By the time those things happen, I'd clocked out.
All you need to know is this:
Dolph Lundgren credits "The Expendables" with saving his career, turning him from desperate direct to video movies and reminding Hollywood that he was still around and kind of cool. He experienced something of a career Rennaissance: "Creed 2", "Hail Caesar!", "Aquaman", better direct to video fare ("Castle Falls", which is fun and he takes directing duties on; "Universal Soldier: Regeneration"; and the bloody good time "Don't Kill It" which is both mine and his favourite roles ever and a fucking awesome premise and rip roaring good time I recommend whole-heartedly); and him effectively turning his life around: he's the patron of a human-trafficking charity, reconnected with his children, got sober and has really been in his best place for years now. He is a credit to himself, the first movie, Hollywood as a whole, and an icon of non-toxic masculinity.
He has also been suffering from kidney cancer since 2015.
The movie introduces him with 50 Cent mocking him for having a bad wig, and telling him it looks bad.
Fuck this movie.
Please just watch Dolph Lundgren movies and his TED Talk instead.

Tuesday, 3 October 2023

"Past Lives" - Review

Nora (Greta Lee), formerly Na Young, is a Korean woman who has a crush on a boy in her class called Hae Sung (Teo Yoo). They have a date as children and seem to hit it off. But then Nora moves to America when her parents emigrate there. Now adults, Hae Sung gets in touch with Nora and hopes to catch up, and the two of them seem to hit it off...

A devastating, emotionally mature film about longing and things never quite being as simple as they want to be. It's rich, wonderfully shot, and a fully immersive, endearing three hander (John Magaro shows up and is bloody brilliant, getting my favourite, gut wrenching, quietly devastating scenes) with electrifying chemistry not seen since Hawke and Delpy. The final shots got me crying.
Highly recommended.

"Assassin Club" - Review

Morgan (Henry Golding, I had to look up his character's name) is an assassin. With the aid of his British handler Caldwell (Sam Neill) he embarks on missions to assassinate people across the globe. He is assigned a selection of targets who have all been assigned to kill him...

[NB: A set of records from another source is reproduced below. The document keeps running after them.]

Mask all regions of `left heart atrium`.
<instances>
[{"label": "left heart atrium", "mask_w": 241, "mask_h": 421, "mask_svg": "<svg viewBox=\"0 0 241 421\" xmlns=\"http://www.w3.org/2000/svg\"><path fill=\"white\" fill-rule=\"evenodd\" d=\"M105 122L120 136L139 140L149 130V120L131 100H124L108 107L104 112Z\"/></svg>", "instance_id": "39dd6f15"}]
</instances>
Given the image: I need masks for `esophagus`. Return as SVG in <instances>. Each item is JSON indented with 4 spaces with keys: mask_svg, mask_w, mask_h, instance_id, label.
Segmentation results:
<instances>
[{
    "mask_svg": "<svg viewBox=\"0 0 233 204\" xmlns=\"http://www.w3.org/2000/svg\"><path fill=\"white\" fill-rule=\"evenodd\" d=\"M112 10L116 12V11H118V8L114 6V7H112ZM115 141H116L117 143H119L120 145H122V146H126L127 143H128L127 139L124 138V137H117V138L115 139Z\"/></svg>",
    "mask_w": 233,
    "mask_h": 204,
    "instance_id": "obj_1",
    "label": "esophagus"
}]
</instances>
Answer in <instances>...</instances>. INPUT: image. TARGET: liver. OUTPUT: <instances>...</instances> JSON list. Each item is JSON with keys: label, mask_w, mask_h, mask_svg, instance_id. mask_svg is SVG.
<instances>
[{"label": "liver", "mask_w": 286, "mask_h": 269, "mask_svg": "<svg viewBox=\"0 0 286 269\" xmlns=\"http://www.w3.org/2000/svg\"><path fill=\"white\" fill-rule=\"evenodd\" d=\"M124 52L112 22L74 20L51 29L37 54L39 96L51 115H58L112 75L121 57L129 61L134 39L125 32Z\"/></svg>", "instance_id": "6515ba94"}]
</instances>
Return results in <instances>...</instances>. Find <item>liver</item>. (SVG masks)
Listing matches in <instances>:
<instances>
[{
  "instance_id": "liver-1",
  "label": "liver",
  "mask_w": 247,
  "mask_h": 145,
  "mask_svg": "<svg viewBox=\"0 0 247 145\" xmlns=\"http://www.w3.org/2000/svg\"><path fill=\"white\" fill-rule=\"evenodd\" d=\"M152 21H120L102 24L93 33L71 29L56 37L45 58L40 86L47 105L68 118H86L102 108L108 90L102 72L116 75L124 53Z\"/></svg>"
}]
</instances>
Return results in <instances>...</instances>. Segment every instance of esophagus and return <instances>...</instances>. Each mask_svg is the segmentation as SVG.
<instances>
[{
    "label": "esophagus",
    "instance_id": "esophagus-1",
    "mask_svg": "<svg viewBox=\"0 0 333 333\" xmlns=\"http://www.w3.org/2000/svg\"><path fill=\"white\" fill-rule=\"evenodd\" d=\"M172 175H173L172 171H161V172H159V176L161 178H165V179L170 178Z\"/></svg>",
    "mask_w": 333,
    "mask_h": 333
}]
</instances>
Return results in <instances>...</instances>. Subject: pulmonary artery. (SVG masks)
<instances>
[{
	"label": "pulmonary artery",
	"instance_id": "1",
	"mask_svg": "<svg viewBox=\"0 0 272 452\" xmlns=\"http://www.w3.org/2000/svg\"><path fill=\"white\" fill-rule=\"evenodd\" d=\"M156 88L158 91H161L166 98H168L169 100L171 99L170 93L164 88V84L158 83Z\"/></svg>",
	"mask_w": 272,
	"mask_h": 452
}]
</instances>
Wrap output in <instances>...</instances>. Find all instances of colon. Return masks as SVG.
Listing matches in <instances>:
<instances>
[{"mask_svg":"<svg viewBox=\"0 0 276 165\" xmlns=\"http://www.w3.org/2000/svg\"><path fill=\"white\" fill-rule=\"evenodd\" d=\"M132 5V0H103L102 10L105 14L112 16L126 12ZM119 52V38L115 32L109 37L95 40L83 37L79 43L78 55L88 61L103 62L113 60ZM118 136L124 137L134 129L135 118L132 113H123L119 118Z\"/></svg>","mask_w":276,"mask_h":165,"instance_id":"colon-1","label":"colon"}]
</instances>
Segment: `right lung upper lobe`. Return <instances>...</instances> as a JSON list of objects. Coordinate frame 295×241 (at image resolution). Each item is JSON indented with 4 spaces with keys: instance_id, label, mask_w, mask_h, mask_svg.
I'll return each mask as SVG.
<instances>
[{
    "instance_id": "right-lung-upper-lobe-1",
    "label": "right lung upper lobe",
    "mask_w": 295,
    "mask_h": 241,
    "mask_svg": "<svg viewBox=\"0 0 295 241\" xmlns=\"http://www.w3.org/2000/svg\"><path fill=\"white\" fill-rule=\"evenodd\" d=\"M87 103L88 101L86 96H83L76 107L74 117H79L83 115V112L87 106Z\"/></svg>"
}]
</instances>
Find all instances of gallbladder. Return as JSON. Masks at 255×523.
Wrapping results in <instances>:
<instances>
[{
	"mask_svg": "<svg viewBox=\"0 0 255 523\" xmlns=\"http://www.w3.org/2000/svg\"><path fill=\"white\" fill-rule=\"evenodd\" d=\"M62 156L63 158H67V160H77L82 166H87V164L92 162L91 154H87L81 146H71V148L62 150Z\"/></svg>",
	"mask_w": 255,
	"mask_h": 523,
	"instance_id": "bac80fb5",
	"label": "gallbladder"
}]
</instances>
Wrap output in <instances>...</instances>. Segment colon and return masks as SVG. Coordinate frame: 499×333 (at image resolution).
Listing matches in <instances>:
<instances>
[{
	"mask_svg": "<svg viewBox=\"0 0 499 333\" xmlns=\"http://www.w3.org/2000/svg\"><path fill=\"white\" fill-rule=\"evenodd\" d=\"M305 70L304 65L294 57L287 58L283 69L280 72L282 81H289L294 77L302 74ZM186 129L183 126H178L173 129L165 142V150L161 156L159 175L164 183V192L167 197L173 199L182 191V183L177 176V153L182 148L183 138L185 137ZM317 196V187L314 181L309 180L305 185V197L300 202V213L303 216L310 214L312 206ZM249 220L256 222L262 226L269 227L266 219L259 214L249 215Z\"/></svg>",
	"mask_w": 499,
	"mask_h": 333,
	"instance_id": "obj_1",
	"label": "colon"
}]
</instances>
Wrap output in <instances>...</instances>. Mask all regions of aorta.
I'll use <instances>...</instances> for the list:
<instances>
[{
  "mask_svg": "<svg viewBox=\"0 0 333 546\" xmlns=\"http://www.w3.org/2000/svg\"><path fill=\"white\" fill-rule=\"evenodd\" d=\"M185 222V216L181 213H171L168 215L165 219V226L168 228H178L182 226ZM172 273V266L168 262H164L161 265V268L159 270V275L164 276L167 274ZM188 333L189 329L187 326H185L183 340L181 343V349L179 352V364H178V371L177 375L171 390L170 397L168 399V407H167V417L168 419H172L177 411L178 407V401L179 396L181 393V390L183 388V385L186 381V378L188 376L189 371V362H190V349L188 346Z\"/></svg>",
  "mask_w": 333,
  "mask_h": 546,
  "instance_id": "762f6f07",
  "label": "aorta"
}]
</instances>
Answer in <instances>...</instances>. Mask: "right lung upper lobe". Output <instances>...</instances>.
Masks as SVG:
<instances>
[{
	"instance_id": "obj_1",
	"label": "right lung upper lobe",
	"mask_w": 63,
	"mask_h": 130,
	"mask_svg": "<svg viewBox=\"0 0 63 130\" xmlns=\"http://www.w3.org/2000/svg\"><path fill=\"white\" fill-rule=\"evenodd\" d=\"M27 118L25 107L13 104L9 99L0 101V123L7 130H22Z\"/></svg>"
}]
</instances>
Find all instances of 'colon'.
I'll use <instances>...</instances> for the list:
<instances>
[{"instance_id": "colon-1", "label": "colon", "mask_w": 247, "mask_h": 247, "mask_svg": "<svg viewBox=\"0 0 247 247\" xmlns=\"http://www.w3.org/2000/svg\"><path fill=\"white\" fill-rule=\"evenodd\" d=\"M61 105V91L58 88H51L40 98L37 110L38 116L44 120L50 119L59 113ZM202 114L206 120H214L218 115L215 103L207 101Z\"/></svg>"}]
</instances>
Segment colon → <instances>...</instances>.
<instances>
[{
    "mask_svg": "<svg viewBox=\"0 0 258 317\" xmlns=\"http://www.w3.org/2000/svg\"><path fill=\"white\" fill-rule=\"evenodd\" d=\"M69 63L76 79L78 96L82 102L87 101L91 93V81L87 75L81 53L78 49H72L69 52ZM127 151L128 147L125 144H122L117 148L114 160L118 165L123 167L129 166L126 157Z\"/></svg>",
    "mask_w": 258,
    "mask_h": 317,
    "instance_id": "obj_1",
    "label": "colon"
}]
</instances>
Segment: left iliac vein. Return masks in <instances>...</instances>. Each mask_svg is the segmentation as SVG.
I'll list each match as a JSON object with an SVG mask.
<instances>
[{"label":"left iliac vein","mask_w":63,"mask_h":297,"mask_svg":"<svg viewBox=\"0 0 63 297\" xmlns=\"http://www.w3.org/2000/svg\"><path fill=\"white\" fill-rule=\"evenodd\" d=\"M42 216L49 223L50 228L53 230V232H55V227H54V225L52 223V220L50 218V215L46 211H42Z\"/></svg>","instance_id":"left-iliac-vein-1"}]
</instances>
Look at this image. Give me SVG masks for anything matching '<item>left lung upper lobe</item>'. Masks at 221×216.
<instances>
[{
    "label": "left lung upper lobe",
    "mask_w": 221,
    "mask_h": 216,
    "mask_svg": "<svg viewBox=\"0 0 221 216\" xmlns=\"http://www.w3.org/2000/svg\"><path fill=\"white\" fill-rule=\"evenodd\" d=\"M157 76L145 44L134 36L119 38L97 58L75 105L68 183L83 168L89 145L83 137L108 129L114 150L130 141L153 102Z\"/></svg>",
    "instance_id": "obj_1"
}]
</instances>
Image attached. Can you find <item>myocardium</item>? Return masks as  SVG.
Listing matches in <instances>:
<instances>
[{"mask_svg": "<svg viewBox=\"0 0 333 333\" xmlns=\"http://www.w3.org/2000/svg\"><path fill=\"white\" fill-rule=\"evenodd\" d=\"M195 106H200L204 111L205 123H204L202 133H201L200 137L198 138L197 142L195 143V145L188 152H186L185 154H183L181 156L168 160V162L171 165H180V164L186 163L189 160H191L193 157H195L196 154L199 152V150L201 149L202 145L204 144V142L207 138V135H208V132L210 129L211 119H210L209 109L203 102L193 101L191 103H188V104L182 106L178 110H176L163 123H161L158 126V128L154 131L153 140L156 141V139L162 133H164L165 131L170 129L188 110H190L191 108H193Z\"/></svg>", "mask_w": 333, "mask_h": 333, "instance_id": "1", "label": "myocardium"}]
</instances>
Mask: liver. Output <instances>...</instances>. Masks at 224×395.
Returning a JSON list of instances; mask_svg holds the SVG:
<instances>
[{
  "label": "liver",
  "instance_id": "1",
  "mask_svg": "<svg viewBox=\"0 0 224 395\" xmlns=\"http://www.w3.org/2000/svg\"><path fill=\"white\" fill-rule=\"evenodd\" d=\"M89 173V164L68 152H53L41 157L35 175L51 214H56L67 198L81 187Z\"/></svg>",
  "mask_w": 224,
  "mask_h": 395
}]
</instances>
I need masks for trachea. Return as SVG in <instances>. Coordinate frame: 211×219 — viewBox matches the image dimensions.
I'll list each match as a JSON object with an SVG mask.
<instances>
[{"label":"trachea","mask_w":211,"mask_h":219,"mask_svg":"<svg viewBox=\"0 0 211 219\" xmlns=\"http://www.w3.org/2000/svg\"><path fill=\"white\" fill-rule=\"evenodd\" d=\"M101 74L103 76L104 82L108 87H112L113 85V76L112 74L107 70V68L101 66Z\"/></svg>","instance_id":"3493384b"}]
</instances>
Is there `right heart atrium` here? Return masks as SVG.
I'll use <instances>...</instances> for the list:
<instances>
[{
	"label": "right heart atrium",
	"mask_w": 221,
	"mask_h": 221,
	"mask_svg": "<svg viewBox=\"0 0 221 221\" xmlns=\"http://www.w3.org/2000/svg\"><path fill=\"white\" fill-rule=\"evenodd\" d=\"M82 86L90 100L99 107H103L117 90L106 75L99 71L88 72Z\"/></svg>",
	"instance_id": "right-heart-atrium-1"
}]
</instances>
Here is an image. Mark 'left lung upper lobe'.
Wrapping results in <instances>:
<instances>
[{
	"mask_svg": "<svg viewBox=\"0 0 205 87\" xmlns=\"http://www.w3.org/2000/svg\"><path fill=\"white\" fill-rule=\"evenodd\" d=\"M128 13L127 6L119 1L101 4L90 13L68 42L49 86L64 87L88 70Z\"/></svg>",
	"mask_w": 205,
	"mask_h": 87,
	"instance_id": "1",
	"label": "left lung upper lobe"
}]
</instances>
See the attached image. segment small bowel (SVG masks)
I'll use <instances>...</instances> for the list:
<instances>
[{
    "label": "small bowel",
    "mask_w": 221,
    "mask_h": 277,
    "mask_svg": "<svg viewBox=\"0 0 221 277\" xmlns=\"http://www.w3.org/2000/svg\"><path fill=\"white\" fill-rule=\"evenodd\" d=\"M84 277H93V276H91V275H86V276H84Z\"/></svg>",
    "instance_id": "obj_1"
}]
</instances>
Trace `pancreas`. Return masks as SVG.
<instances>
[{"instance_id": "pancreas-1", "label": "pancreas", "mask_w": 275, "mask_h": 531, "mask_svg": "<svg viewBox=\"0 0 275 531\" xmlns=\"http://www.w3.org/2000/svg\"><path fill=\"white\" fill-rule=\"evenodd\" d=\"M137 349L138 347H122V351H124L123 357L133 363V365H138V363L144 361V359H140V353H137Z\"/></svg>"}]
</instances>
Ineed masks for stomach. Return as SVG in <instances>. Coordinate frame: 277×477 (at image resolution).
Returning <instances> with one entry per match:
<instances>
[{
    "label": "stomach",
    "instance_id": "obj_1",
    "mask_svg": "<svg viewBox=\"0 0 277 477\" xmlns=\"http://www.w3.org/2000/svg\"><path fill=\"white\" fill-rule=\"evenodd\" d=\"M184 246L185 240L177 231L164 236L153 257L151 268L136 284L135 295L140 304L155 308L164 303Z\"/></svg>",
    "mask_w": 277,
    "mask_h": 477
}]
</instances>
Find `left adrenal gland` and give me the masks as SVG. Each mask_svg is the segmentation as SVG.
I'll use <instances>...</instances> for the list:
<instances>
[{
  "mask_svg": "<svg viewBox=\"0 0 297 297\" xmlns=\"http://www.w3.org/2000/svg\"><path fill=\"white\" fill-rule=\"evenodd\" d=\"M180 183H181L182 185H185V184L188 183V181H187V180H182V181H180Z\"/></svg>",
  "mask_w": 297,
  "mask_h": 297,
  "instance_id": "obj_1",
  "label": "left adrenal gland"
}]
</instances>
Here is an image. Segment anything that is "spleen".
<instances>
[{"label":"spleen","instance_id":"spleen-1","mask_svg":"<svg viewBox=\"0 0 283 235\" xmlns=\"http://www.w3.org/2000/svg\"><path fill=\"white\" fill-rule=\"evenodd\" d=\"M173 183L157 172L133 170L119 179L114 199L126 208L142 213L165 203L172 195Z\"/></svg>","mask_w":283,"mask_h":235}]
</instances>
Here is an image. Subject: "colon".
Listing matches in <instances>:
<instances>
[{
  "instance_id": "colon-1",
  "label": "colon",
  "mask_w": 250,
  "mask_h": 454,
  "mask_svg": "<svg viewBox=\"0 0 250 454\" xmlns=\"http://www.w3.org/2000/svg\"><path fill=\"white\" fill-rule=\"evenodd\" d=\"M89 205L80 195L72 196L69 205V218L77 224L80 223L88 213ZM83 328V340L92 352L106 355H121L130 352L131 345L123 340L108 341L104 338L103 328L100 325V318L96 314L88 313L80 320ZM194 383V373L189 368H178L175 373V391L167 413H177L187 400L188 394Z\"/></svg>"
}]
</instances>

We did it! We found the worst film of 2023!
A sloppily edited "John Wick" wannabe, with a protagonist who teleports if only to escape the many blades of the cutting room floor and the ever-vibrating shaky cam. Daniela Melchior, always welcome, is given the thankless task of "Wife", "Damsel in Distress" and "Deserves Better"; whilst Noomi Rapace is given the task of "Generic Villain", because writing more than one woman is hard, guys.
It has no ambitions other than being a straight to DVD "John Wick" knockoff crossed with Bond, but has the budget of a 2000s era Van Damme, half of the charm, and the film making talent of current era Steven Seagal.
Highlight is Sam Neill bobble-heading his performance.